Pitch: Add FilePath to the standard library

I was surprised by the behavior of startsWith, while documented I think it should have another name.

Otherwise +1 the more great currency types we have the better.

I think it’s a great idea to have a type per kind of path (windows, Unix etc) and a platform type alias. Reminds me of recent discussions about byte order Seems obvious to me that some program will need both but I never personally had a use for now.

1 Like

This is great overall, I need to check if there's any surprises with the specific APIs but overall this is a great taking a piece of System rather than the whole thing! Thank you for splitting it out of the System package like that :100:

1 Like

I just want to clarify one point: landing FilePath in the stdlib / toolchain in some module (whether "Swift", or "Paths", or even a module named "System") does not mean that System doesn't also belong in the toolchain in some form or capacity. What it does do is give us greater clarity on what System is and it untangles a cross-cutting (i.e. tech stack transcending) concept from the rest of the very nitty-gritty low-level concerns of System.

2 Likes

Would it be possible to do that work? In particular, I’m imagining something like implicitly inserting import System/System. when the deployment target is older than the Swift/OS version where this proposal lands?

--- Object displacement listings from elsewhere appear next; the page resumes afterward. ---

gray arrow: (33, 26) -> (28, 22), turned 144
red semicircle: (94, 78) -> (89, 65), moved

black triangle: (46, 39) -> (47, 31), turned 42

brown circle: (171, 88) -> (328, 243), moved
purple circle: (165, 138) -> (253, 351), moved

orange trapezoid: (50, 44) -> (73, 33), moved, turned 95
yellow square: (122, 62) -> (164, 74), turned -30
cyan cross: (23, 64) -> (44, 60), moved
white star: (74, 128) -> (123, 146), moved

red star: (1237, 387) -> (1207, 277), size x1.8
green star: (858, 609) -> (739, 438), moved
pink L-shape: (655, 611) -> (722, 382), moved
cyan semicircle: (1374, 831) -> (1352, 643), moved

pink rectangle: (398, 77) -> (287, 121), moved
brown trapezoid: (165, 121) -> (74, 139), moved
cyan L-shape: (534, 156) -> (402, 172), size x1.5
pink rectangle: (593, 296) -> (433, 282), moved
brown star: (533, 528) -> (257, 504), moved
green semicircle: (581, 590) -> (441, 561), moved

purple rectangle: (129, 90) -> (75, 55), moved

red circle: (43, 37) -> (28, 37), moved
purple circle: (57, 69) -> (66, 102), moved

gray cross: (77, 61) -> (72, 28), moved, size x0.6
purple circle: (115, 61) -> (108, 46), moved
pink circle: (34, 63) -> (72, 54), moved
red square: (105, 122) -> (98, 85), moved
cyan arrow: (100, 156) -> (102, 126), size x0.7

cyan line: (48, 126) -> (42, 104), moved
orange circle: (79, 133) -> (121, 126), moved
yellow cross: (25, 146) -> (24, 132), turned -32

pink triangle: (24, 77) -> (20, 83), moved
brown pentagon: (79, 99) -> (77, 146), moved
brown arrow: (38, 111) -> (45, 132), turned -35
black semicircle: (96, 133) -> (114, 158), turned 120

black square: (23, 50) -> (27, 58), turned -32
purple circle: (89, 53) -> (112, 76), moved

Are you planning a follow-up proposal to bring the URL/FilePath conversion APIs to Foundation?

Would it make sense to expose a FilePath.Root() initializer on Unix-y systems, or do you see that as something that would lead to non-portable code in a bad way?

Why are all the remove* methods mutating-only? Have you considered removing* methods to go with them?

2 Likes

I concur. Perhaps something like “isChildOf(:)” or “hasParent(:)”?

I don't agree with this, or with the characterization of FilePath as a "currency type" similar to Array and Int.

I think, in general, a notion and representation of a path is closely tied to a specific API. The platform, zip files, HTTP, etc. each use their own notion of a path. On Windows, even within a single platform, the kernel internally uses a different notion of a path than user applications,[1] and for user applications, there are (as far as I know) two representations of paths: the 16-bit strings used in the Win32 API, and the 8-bit strings used in the C standard library.

FilePath is chiefly useful for directly interacting with the platform's file system. I can't think of an application that would use FilePath without also using System or a thin wrapper over it. I feel like, if the platform's file system is abstracted away, FilePath would lose its usefulness.

There are probably some good reasons to abstract away the platform's file system. One reason is correctness and security: as fclout argued, it's potentially dangerously error-prone to directly interact with the file system. So I think, ideally, the file system would be encapsulated in a safer abstraction suited for the application domain (unless the domain is directly interacting with the system, such as a command-line tool). For example, an app framework could have an API for accessing bundled resources and storing user data, or a web framework could have an API for storing user-uploaded files. Maybe databases can also be seen as a safer abstraction over file systems.

In contrast, Array and Int are used across a wide set of APIs regardless of abstraction level. So, I think it makes sense for FilePath to remain closely tied to System.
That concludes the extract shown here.